▶

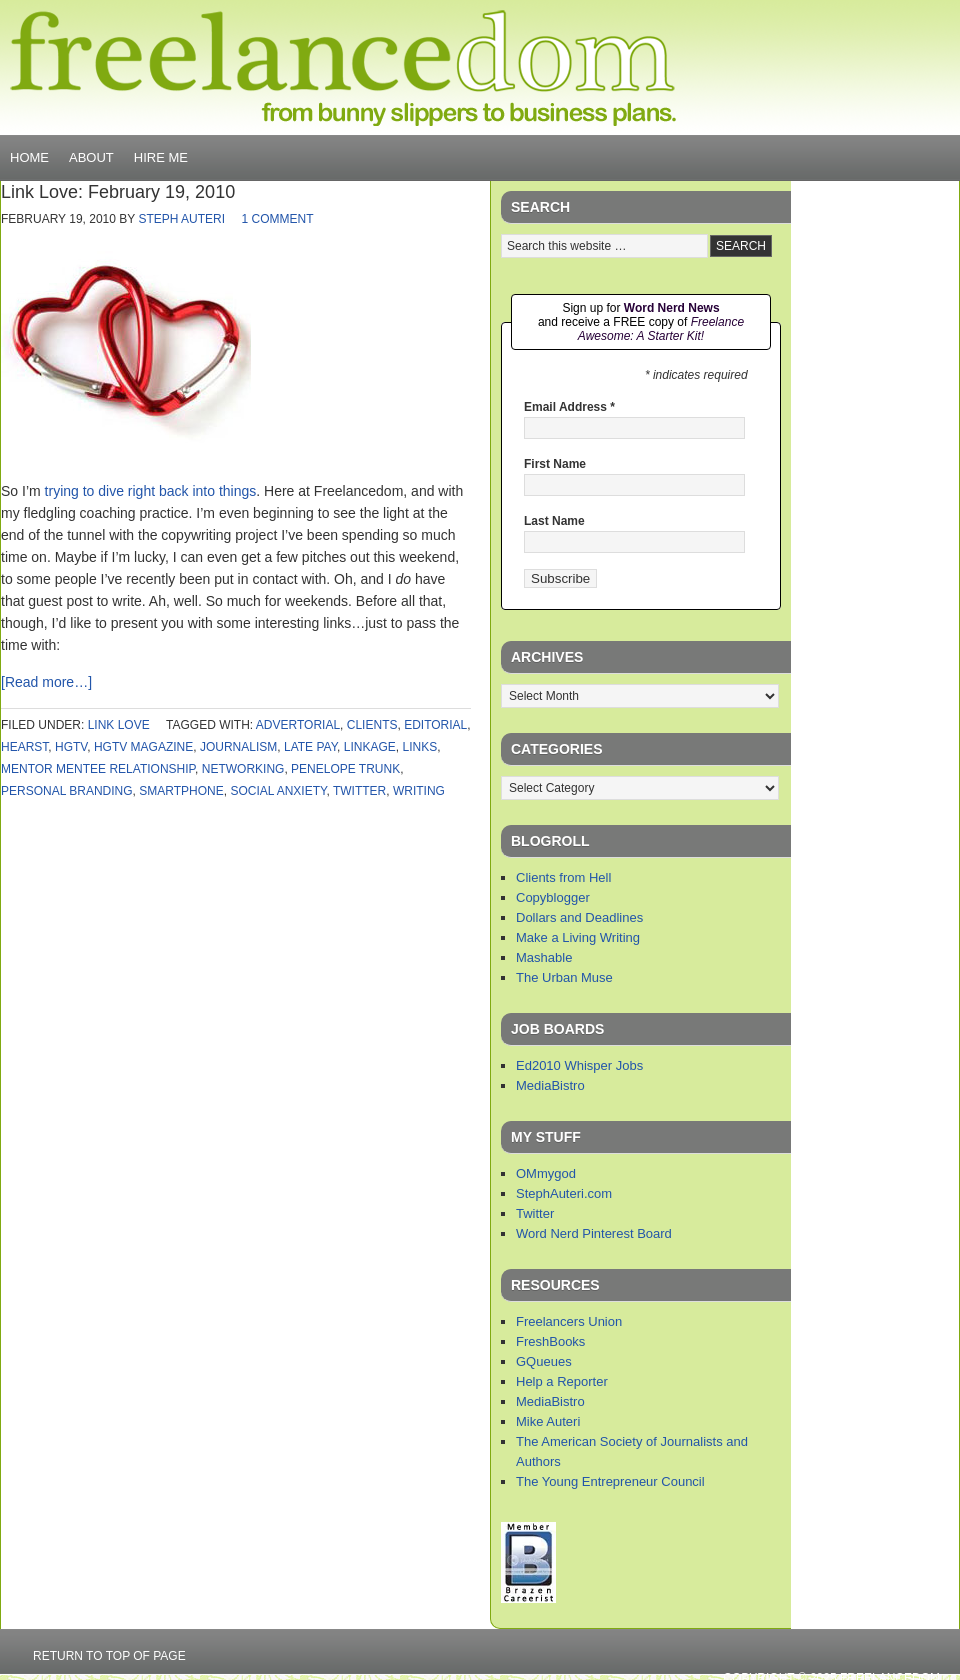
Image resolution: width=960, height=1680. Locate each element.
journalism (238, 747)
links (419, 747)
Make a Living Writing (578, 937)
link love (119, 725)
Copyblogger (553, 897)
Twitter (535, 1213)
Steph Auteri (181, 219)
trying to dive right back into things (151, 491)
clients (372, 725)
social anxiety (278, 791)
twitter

◀

_WORK INSTRUCTION_
Extract every line of the data exactly; pictures stay out.

_SOLUTION TO THE PROBLEM_
Image resolution: width=960, height=1680. Locate each element.
journalism (238, 747)
links (419, 747)
Make a Living Writing (578, 937)
link love (119, 725)
Copyblogger (553, 897)
Twitter (535, 1213)
Steph Auteri (181, 219)
trying to dive right back into things (151, 491)
clients (372, 725)
social anxiety (278, 791)
twitter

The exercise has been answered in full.